Often thrown together under the umbrella of East Asian cinema, there is undoubtedly a global intimacy in the ways in which Japanese and Korean films and filmmakers negotiate their intertwined geopolitics, and in their—often very subtle—self-effacing humour in the face of horror. However, a mutual reciprocity in terms of style and influence is at marked odds with the roles played out in stories of battle, political and cultural displacement, diasporic communities, enforced prostitution, and mass migration in which the roles of oppressor and oppressed are nationally defined.

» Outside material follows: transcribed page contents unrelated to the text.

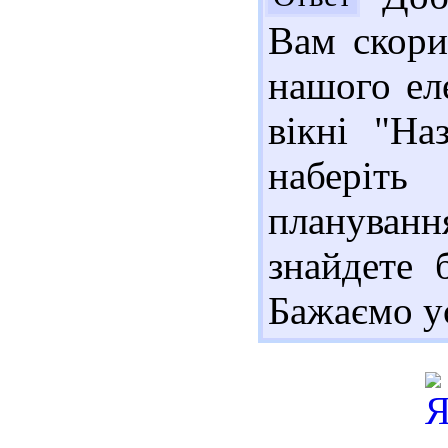
Вам скори
нашого еле
вікні "На
наберіт
плануванн
знайдете б
Бажаємо ус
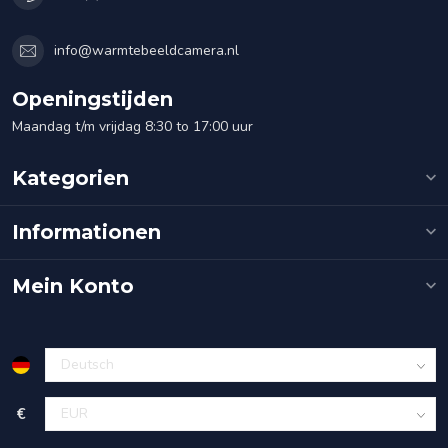
info@warmtebeeldcamera.nl
Openingstijden
Maandag t/m vrijdag 8:30 to 17:00 uur
Kategorien
Informationen
Mein Konto
€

These histories tell of inequality and suffering: the systematic invasion of Korea by Japan (1592–1598); colonial rule of Korea by Japan (1910–1945); the occupation of Japan by the United States, from 1945 to 1952; the Korean War which divided the country into Northern and Southern territories, from 1950 to 1953; the violent Gwangju uprising (Democratic Uprising) of 1980 and ongoing issues involving zainichi rights. In addition, both regions also foster an ambivalent relationship with the US expressed through ongoing issues relating to constitutional rights, US military presence, commerce and industrial regulation, and ideological differences. Scholarship focused on Japanese and Korean cinema, and their interrelation, has burgeoned, and most recently reflects the speed and diversity with which films are created in relation to socio-political concerns, but also to competitive market share (both local and global). A range of perspectives represented in the diverse work of Aaron Gerow, Isolde Standish, Michael Raine, Frances Gateward, Abé Markus Nornes, Julian Stringer, Yuriko Furuhata, Rayna Denison, Tony Rayns, Jinhee Choi, Mitsuyo Wada-Marciano, Mark Schilling, Chris Berry, Dal Yong Jin, Lee Dong-hoo, Mika Ko, Yomota Inuhiko, Koichi Iwabuchi, Darcy Paquet, Misuhiro Yoshimoto, and Jasper Sharp, among many others (including the Journal of Japanese and Korean Cinema, 2009, edited by David Desser) illustrate the impossibility of a mono-cultural approach. As well as established forms of criticism focused on auteur theory and genre, the international enterprise of East Asian film studies fosters diverse approaches to non-heterogeneous and diasporic experience from within cosmopolitanism, and on the inclusion/exclusion that global circulation engenders.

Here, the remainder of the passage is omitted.